Sandy is one of the great natural golfers, the only player Seve Ballesteros ever said he envied his talent. In his prime nothing was beyond him and, of course, he won a Masters and an Open Championship just to prove the point. Indeed his second round 67 in 1988 when he got his Green Jacket remains the finest single round I have seen here in 35 years.
 
A year later Sandy’s game got up and walked away and he was never the same player. He still doesn’t know why. What I know is that he has handled his demise with typical grace and patience and still turns up here with at least a thin slice of optimism.
 
So we chatted about the old, good times and then we talked about the now.
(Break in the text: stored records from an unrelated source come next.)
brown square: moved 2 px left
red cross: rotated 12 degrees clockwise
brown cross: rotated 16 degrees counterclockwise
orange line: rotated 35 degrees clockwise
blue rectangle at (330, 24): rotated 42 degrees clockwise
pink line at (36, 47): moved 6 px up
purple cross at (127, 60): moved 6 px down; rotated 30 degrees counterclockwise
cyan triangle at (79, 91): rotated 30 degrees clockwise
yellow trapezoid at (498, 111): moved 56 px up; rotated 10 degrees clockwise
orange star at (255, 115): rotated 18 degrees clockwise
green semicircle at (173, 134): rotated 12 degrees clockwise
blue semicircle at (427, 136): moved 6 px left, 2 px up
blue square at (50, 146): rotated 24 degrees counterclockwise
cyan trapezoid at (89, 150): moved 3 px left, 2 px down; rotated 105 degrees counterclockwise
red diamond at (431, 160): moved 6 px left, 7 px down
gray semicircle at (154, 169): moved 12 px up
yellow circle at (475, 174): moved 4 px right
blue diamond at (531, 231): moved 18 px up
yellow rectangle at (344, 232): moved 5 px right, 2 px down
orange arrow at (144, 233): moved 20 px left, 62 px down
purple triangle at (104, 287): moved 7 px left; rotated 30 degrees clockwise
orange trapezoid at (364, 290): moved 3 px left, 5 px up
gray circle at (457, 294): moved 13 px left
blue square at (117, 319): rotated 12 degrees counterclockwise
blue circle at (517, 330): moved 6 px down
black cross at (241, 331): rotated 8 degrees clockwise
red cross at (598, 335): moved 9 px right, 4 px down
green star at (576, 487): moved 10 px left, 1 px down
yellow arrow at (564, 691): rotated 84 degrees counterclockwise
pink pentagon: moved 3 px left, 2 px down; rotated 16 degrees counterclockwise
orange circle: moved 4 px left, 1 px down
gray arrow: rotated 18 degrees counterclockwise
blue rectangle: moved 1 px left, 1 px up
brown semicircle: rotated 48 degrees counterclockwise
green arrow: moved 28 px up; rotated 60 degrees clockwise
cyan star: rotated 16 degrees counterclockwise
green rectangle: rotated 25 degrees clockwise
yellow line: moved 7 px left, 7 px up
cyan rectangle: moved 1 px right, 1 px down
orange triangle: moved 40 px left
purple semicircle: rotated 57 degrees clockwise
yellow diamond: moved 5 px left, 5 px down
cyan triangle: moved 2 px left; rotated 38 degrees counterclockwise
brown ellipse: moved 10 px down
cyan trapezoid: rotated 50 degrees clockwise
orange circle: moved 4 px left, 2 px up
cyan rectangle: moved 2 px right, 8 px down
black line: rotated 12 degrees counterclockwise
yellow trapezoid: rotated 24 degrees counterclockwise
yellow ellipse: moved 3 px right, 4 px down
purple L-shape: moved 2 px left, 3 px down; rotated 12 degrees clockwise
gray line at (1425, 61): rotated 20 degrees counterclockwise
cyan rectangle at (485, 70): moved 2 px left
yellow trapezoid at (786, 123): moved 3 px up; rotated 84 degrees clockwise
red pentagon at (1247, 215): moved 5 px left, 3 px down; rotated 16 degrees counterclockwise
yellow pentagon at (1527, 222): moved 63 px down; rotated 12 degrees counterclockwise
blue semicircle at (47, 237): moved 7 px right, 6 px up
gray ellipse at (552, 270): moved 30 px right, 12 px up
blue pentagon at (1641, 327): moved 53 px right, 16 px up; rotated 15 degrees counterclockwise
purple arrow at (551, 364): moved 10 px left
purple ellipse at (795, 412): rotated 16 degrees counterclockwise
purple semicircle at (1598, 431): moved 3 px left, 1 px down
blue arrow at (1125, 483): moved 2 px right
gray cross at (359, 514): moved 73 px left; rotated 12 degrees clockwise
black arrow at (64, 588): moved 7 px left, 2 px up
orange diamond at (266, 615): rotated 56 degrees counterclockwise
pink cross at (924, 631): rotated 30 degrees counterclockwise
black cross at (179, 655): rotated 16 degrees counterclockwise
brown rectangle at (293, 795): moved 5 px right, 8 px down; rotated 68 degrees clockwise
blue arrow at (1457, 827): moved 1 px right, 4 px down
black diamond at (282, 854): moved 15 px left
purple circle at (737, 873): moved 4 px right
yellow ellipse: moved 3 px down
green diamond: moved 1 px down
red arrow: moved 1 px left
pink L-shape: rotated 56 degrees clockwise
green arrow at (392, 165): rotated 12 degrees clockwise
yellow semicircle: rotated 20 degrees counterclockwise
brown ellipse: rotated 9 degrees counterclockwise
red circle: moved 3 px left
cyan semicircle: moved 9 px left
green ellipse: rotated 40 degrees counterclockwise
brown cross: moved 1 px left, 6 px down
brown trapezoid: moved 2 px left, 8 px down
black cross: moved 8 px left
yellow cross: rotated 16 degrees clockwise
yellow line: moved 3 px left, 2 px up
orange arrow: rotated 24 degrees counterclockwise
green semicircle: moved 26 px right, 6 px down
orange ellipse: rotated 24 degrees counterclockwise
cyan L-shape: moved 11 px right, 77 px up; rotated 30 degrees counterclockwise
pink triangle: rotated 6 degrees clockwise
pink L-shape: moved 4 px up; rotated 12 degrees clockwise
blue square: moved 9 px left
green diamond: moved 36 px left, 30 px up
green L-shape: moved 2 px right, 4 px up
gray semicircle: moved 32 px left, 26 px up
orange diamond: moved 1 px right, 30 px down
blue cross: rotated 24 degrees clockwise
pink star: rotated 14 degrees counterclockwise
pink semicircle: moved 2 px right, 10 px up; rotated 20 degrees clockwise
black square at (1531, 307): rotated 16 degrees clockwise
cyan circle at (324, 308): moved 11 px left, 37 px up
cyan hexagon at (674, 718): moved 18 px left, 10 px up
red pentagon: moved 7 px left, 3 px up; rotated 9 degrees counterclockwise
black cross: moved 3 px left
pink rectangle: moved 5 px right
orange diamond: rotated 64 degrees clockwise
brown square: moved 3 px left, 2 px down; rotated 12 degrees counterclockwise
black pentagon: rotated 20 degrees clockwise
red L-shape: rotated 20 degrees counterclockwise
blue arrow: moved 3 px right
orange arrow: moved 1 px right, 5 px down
He told me he has played in four senior events this year and not done well in any. “It’s not my swing, it’s the putting, ” he groaned. “Even then it’s not like I am three-putting, it’s just that I haven’t holed a decent sized putt all year.”
 
So how do you think he did in his opening practice round at Augusta National where the greens are razor-sharp and the inclines are worthy of the Alps?
 
Yes, that’s correct, he putted out of his skin.
 
“Suddenly I couldn’t miss, ” he grinned. “Here, of all places. I’ve been averaging 34 putts a round and now at Augusta I take 26. I mean four 26 putt rounds and you win this thing. Okay, it was only a practice round but, honestly, I was round in 66. I’ve given up trying to fathom out this daft game. I’m just grateful for at least one reassuringly bright day.”